Problem to solve
In the entries below, find each line with the string "vous" and copy it.

Provided material
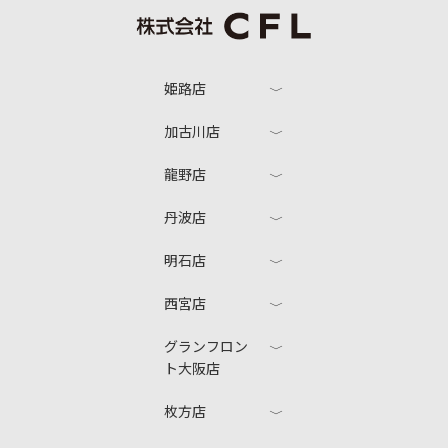
姫路店
加古川店
龍野店
丹波店
明石店
西宮店
グランフロン
ト大阪店
枚方店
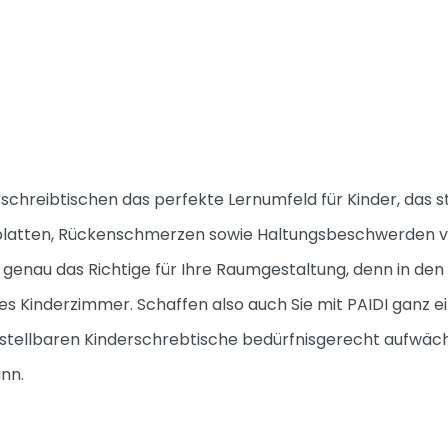
schreibtischen das perfekte Lernumfeld für Kinder, das 
splatten, Rückenschmerzen sowie Haltungsbeschwerden ve
 genau das Richtige für Ihre Raumgestaltung, denn in de
des Kinderzimmer. Schaffen also auch Sie mit PAIDI ganz e
erstellbaren Kinderschrebtische bedürfnisgerecht aufwä
ann.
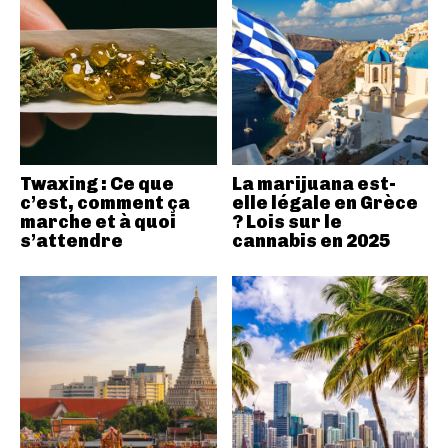
Twaxing : Ce que
La marijuana est-
c’est, comment ça
elle légale en Grèce
marche et à quoi
? Lois sur le
s’attendre
cannabis en 2025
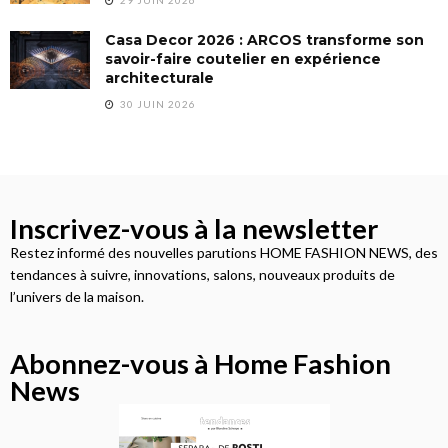
29 JUIN 2026
Casa Decor 2026 : ARCOS transforme son
savoir-faire coutelier en expérience
architecturale
30 JUIN 2026
Inscrivez-vous à la newsletter
Restez informé des nouvelles parutions HOME FASHION NEWS, des
tendances à suivre, innovations, salons, nouveaux produits de
l’univers de la maison.
Abonnez-vous à Home Fashion
News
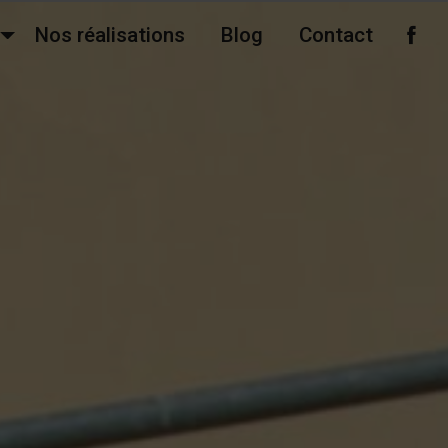
Nos réalisations
Blog
Contact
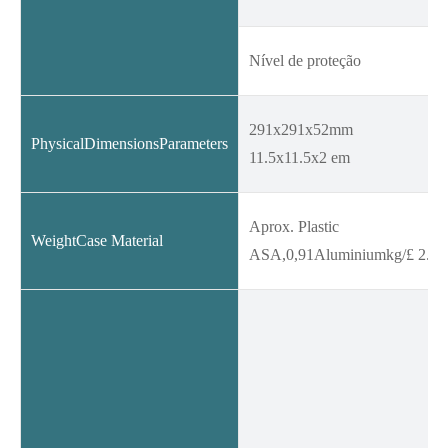
Nível de proteção
291x291x52mm
PhysicalDimensionsParameters
11.5x11.5x2 em
Aprox. Plastic
WeightCase Material
ASA,0,91Aluminiumkg/£ 2.0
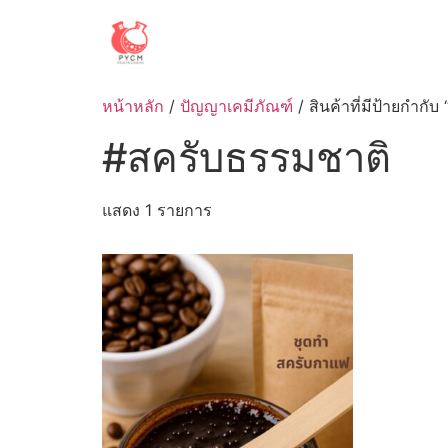
Skip
to
content
หน้าหลัก
/
ปัญญาเคมีภัณฑ์
/ สินค้าที่มีป้ายกำกั
#สครับธรรมชาติ
แสดง 1 รายการ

Result for this task
Inscrivez-vous à la newsletter
Abonnez-vous à Home Fashion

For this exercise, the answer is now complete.